L’argania spinosa est un arbre étonnant qui pousse principalement au Maroc, dans une région appelée « triangle de l’argane » : d’Essaouira et Agadir, distantes de 120km, d’Agadir à Taroudant, 70km à l’est. Cette surface est évaluée à 825 000 hectares. Il s’agit d’une espèce endémique. A l’exception de la région de Tindouf, dans le sud algérien, on ne le trouve nulle par ailleurs sur terre. Des arganiers (mâles) poussent en Amérique latine, mais ils ne donnent pas de fruit.
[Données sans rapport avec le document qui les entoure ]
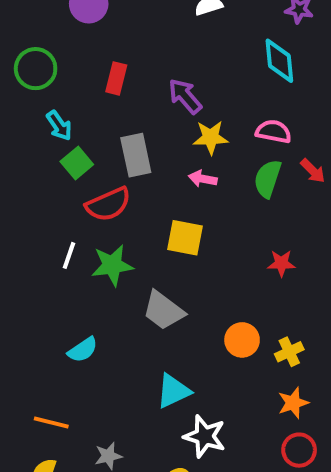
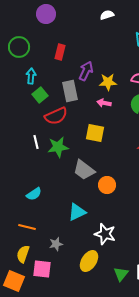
purple arrow: (185, 96) -> (86, 71), moved, turned 66
cyan arrow: (59, 126) -> (31, 76), turned -140
white line: (69, 255) -> (36, 142), turned -32
orange circle: (242, 340) -> (107, 185), moved
cyan semicircle: (83, 350) -> (34, 194), moved
cyan triangle: (173, 391) -> (77, 212), moved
Quand on circule dans le Sud marocain, on se familiarise rapidement avec son allure particulière : un tronc court divisé très bas en grosses banches noueuses, pareil à un buisson qui aurait grandi. On reconnaît son feuillage dense formant un demi-cercle, dispersé sur les plaines, les plateaux et les collines de l’arrière-pays.

On peut tout utiliser de l’arganier : son bois pour la construction et le chauffage, les feuilles et la chair de ses fruits pour nourrir les animaux, les coques des noyaux sont un combustible bon marché pour les populations rurales, son amande, dont on extrait l’huile d’argane. Même le dépôt de l’amande est aujourd’hui recyclé en tourteaux qui servent à nourrir le bétail. Enfin, l’arganier est le dernier rempart devant la progression du désert, car il retient les terres, assurent la photosynthèse, drainent les ressources en eau les plus profondes grâce à ses racines. L’arganier possède une résistance hors du commun. S’il ne pleut pas pendant une ou deux saison, il se rétracte, perd ses feuilles, il sèche, semble mort… Pourtant, dès la première pluie, pareil au phénix, il reprend vie, reconstitue son feuillage et prépare une nouvelle récolte de fruits.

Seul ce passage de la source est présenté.